ECF No. 78 (order granting summary judgment).

ECF No. 80 (motion to alter or amend judgment).

ECF No. 81 (response).

Discussion

The parties are familiar with the factual allegations, so I do not repeat them here. For a full summary of Bell's allegations, see ECF No. 78 at 1-3, incorporated herein.

Rule 59(e) permits a trial judge to alter or amend a judgment in very limited scenarios. The Ninth Circuit has cautioned against the frequent use of such a motion, explaining that it "should not be granted, absent highly unusual circumstances." Reconsideration is only "appropriate under Rule 59(e) if (1) the district court is presented with newly discovered evidence, (2) the district court committed clear error or made an initial decision that was manifestly unjust, or (3) there is an intervening change in controlling law." This rule does not give parties a chance to relitigate previously decided issues or "raise arguments or present evidence for the first time" that "could reasonably have been raised earlier in the litigation." And while pro se litigants are offered some leniency, they are not excused from following the rules.

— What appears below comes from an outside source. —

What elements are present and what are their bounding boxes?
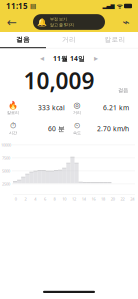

Carroll v. Nakatani, 342 F.3d 934, 945 (9th Cir. 2003).

Kona Enters., Inc. v. Estate of Bishop, 229 F.3d 877, 890 (9th Cir. 2000) (quoting 389 Orange Street Partners v. Arnold, 179 F.3d 656, 665 (9th Cir. 1999)).

Zimmerman v. City of Oakland, 255 F.3d 734, 740 (9th Cir. 2001).

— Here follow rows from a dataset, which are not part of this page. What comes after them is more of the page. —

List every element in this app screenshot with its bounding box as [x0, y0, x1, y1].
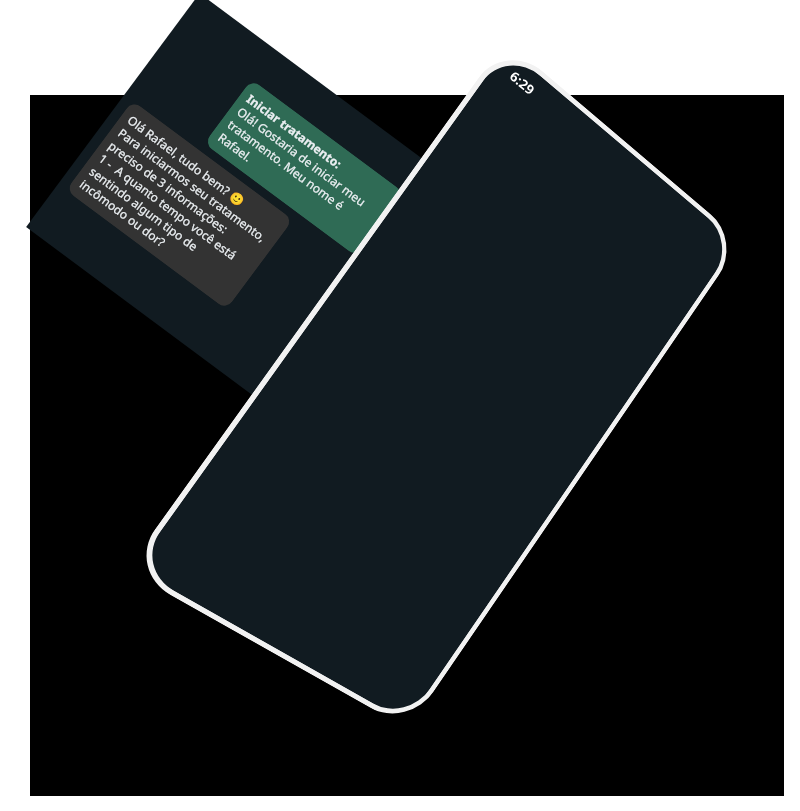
staticText: Iniciar tratamento:: [244, 90, 346, 172]
staticText: 6:29: [506, 67, 538, 99]
staticText: Olá! Gostaria de iniciar meu tratamento.…: [215, 103, 383, 246]
staticText: Para iniciarmos seu tratamento, preciso …: [106, 124, 272, 260]
staticText: 1 - A quanto tempo você está sentindo al…: [77, 150, 253, 298]
staticText: Olá Rafael, tudo bem? 🙂: [125, 112, 248, 209]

Carroll, 342 F.3d at 945; see Weeks v. Bayer, 246 F.3d 1231, 1236 (9th Cir. 2001) (quoting Sequa Corp. v. GBJ Corp., 156 F.3d 136, 144 (2d Cir. 1998)) (explaining that "the purpose of Rule 59" is not to give parties a "forbidden 'second bite at the apple'").

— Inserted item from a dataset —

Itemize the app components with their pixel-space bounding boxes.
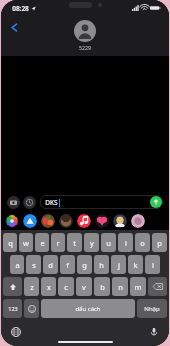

Am. Ass'n of Naturopathic Physicians v. Hayhurst, 227 F.3d 1104, 1107-08 (9th Cir. 2000).

Bell's arguments fall into two categories: his Rule 56(f) discovery request should have been granted because additional discovery would have shown that Officer McMurtrey intentionally hit him with a door, and the defendants' evidence was speculative. But Bell fails to show that any of these arguments warrant relief under Rule 59(e) because I already considered them and they could have been raised originally. So I deny his motion.

Bell submitted a notice that he received a material fact from Core Civic's general counsel, which he contends is "newly discovered evidence." ECF No. 92. But the exhibit he provides is merely a denial of a records request that he submitted to the Nevada Southern Detention Center and does not show that a material fact exists that would alter my original calculus.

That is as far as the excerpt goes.